The volume profile suggesting that we are seeing a tempest in a teacup… 🙂
Contrary to public opinion, I don’t see the WXY combo 2 down as dead. To the contrary, the X wave is now properly in place as a zigzag. If (when?) price pushes above the current top of the minor 1, okay, it dies. But until that happens, I stay suspicious. I don’t see “3 power” quite yet that I would expect to see in a minute 3 of a minor 3. As Verne says, use stops, or you risk mgt tool of choice.
I’d prefer the bull case, but you have be aware of the possible alternatives and be ready to act if they develop.
Totally agree with your analysis at this point Kevin
Exceptional analysis Kevin, and I’m hesitating to jump back into VIX here after 3 in a row, but am placing stops to re-enter short index positions on a break of today’s low.
Thank you Chris, but honestly just healthy paranoia. Which this market has built up in me over the last 5 months with those violent swings down.

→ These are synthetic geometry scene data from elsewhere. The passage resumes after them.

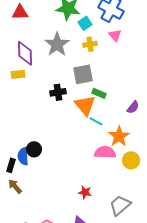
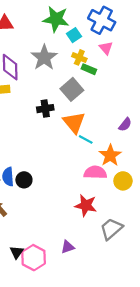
yellow cross: (90, 44) -> (79, 57), turned 32
gray square: (83, 74) -> (72, 89), turned -30
green rectangle: (99, 93) -> (89, 69), moved
black circle: (34, 149) -> (24, 180), moved
red star: (85, 192) -> (86, 205), moved, size x1.5

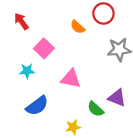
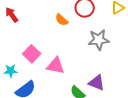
pink square: (44, 48) -> (32, 54), moved
cyan star: (27, 71) -> (11, 71), moved

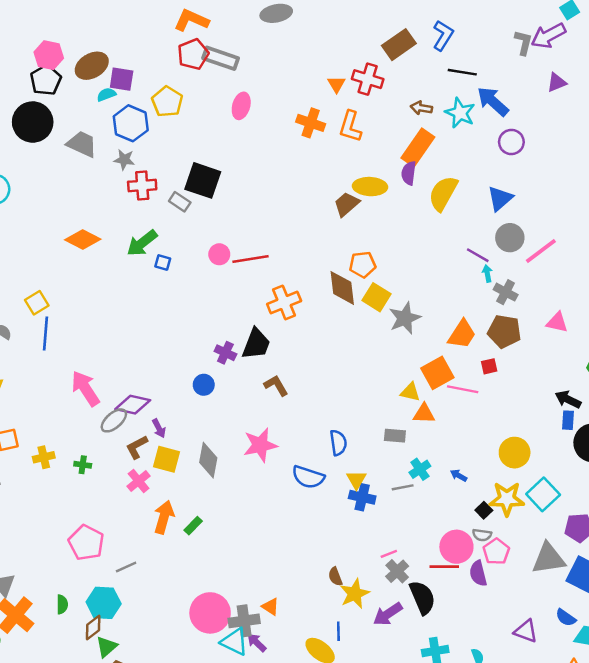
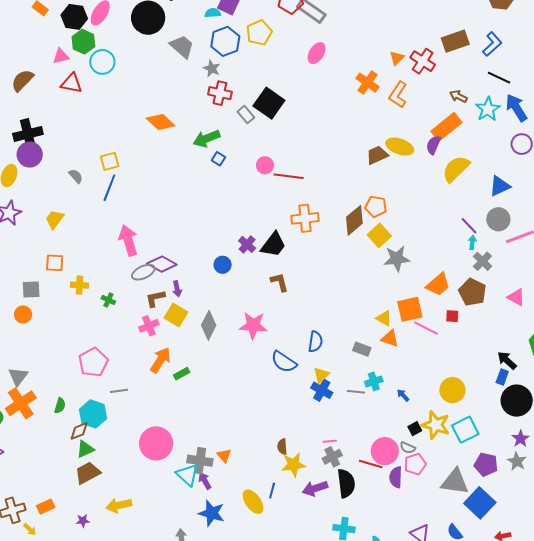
brown diamond: (342, 288) -> (354, 220), turned 40
pink circle: (210, 613) -> (156, 443), moved

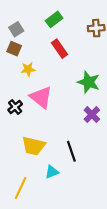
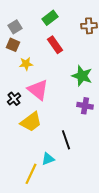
purple cross: (92, 115) -> (85, 106), turned -35
yellow trapezoid: (34, 146) -> (31, 122), moved, turned -50
yellow line: (21, 188) -> (31, 174), moved

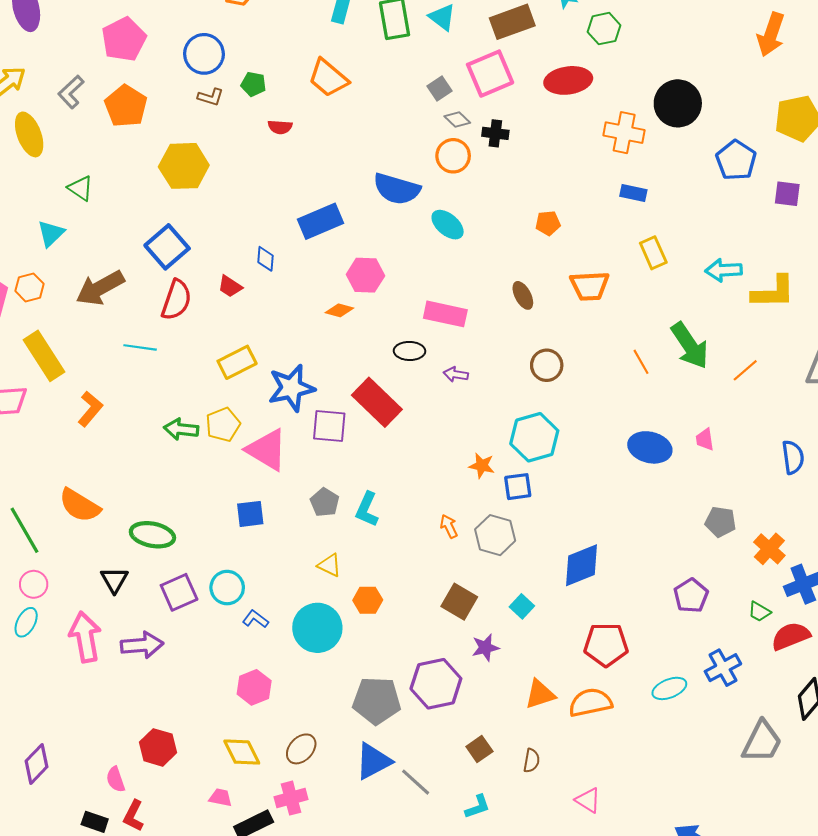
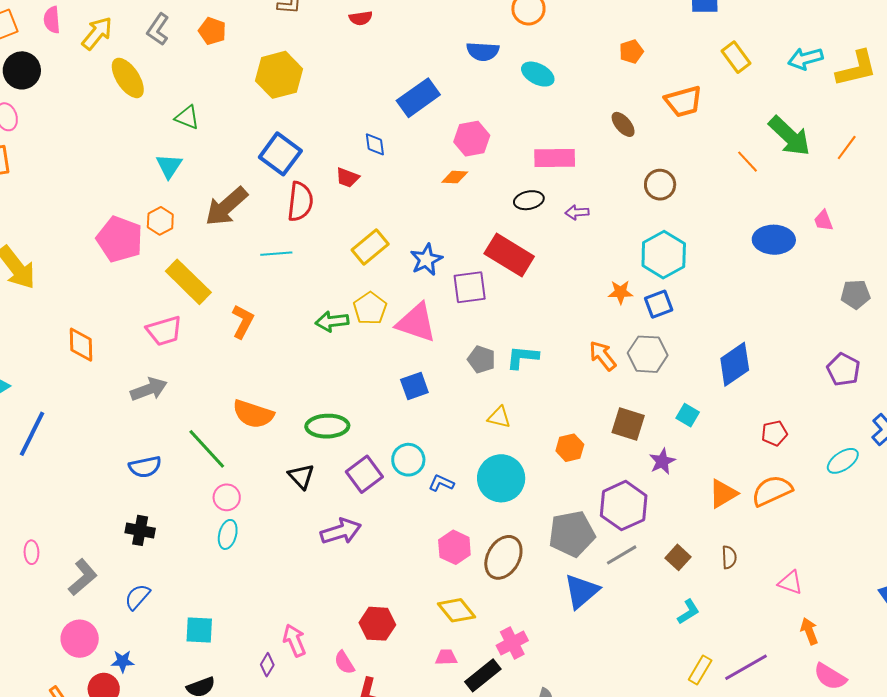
orange pentagon: (126, 106) -> (212, 31), size x0.7
blue semicircle: (397, 189) -> (483, 51), size x0.7
blue star: (291, 388) -> (426, 260), size x0.7
cyan L-shape: (367, 509) -> (522, 357), turned 84
orange arrow: (449, 526) -> (603, 356), size x1.4
orange hexagon: (368, 600) -> (570, 448), moved
pink arrow: (85, 637) -> (294, 640), moved, size x0.7
red pentagon: (606, 645) -> (774, 433), size x0.6
brown ellipse: (301, 749) -> (503, 557), moved, size x1.4
purple diamond: (37, 764) -> (267, 665), size x0.6
gray line: (416, 782) -> (622, 555), moved, turned -60

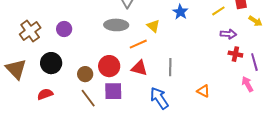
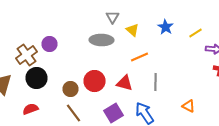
yellow line: (218, 11) -> (196, 33), moved
yellow triangle: (153, 26) -> (132, 30), moved
brown cross: (30, 31) -> (26, 55), moved
orange line: (138, 44) -> (140, 57), moved
purple square: (113, 91) -> (114, 113), moved, turned -30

I’m at 2x my daily target, happy dance!
As for shorting, I’ve taken a small short or two and the market refuses to cooperate. I’m waiting for a stronger confirming signal before possibly trying again.
First alt gone, free ride to 2735
I think this morning’s open may be speaking loudly and clearly: “Minute iii of Minor 3 of Intermediate (5) up is underway!”
I went long at yesterday’s close acquiring the 2nd half of my long term account position. Average price is equivalent to 2720 SPX. This morning at the open I went long in my short term account using UPRO, entry of 47.35.
Have a good day all.
The deeper minor 2 down scenario. The set up seems almost to perfect for the market to pass up. A re-test of the TA triangle, completion of a 62% minor 2 (not a wimpy little 38%, that’s for 4’s), and a MAJOR trend change to occur exactly at the apex of the triangle, which as Lara has been noting is not uncommon. And there’s the 200 day moving average right there too (red ma), and the approaching bollinger’s (orange) and keltner (blue). A quick visit would shake out the weaker hands before the slingshot, turning over their shares to the smart money, who want lower prices for accumulation for the June 15 ex-dividend.
It’s a party the market just might insist on attending. I’ll be on the alert for weakness followed by high quality sell set ups and triggers.